When he got to his maiden three-figure mark, in the final over of the innings, Jadhav roared at the dressing room in the usual way. A bat punch in the air and a fist punch towards the dressing room. But what occurred next was anything but usual, at least on a Zimbabwean cricket field.
Jadhav dropped his bat and held his fists by his waist, like clutching an imaginary belt, and pulled off a little jig. And his mind, he later admitted, was belting (don’t miss the pun) out the song’s chorus. ‘Hudd Hudd Dabangg Dabangg Dabangg Dabangg’.
Excerpts from the interview.
What was the celebration about?
(Laughs) Obviously, from Dabangg. I’m a big Salman Khan fan so I always dreamed of doing such things. This was the best occasion to let him know that I’m his fan. The move was from the movie’s title track.
Did you look at this series as a reboot, a second debut? Considering you hadn’t played after your only game against Sri Lanka last year.
It was a great opportunity and that’s what I took it as. I knew it would be challenging here in Zimbabwe, so I was prepared for that and I always knew it wouldn’t be easy to score in every game.
How did you turn it around after your set of failures in the first two games?
I told myself that whenever I get going, I will stay till the last and make sure that my team wins. I’m happy that today I’ve got in, settled and then carried through to the end.
Did you think this young side was capable of a whitewash in Zimbabwe?
We never felt that it will be a 3-0 scoreline — we always knew that they would be tough to beat on their home soil. It was challenging, especially batting first in all three games. But the difference was in the batting. Our batters did an excellent job to put up a 250-plus score in every game. That’s where I feel we won all the games.
How thankful are you for the drop catch by Elton Chigumbura? You were only on 41 then.

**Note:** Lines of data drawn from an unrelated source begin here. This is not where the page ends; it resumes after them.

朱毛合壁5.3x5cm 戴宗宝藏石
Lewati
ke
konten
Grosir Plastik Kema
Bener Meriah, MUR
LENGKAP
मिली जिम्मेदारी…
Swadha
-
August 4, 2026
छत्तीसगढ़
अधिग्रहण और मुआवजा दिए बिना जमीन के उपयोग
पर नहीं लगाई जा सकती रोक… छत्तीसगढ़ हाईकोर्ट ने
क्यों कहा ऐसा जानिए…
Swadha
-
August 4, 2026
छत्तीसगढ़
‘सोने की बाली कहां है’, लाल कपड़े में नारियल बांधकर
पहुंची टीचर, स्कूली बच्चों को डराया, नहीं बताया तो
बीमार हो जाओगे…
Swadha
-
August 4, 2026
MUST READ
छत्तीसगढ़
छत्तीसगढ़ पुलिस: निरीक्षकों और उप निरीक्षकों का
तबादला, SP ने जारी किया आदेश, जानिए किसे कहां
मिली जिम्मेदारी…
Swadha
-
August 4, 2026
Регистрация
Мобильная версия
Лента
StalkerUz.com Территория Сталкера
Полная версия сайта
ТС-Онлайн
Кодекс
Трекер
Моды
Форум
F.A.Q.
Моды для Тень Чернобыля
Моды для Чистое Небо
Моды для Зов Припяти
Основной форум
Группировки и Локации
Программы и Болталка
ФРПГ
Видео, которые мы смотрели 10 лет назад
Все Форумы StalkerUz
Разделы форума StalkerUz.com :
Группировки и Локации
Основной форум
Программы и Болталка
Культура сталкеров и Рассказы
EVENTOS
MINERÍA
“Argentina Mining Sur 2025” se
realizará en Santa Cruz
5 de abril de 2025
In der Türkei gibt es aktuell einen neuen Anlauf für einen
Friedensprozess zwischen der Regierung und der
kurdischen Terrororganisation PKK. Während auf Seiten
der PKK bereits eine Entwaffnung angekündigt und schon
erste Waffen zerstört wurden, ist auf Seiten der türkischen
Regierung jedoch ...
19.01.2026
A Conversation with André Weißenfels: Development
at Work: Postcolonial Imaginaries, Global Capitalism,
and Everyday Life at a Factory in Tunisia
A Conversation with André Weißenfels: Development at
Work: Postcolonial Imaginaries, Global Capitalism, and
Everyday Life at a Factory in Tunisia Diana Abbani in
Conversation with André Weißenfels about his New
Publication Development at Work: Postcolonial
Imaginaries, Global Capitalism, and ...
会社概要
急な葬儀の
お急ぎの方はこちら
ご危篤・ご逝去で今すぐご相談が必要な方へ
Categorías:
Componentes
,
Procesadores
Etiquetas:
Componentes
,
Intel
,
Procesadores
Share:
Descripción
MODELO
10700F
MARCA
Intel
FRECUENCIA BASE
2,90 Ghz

It’s the luck you need, and obviously I feel thankful to God for it. A real lucky chance.
Where do you think the Zimbabwean bowlers need to improve?
I feel on these pitches they are pretty effective but they still have to work on some areas. Especially the death bowling, that’s where they need to improve.
Why did India’s top order collapse in each of the three games? Was it the pace on the pitch?
Yes, exactly. Even when I came out to bat (at number five in the 22nd over) the ball was doing a bit so that is why we couldn’t play our shots early in the innings. But it was good that Manish (Pandey) was going nicely so it gave me some time to adjust to the Harare wicket. Later on, when I got set, I managed to play some shots.
Happy with the way this young team led by Ajinkya Rahane performed? And do you think a few more fringe players might get into the full strength side in the upcoming tours?
See, I am not sure about selection, that is up to the selectors. Whoever is playing well our selection committee will pick. As far as this young team and the opportunity is concerned, guys like Manish, me, Manoj and Robin are thankful for our opportunity in Zimbabwe. I am lucky that I could convert that opportunity into a hundred right at the end.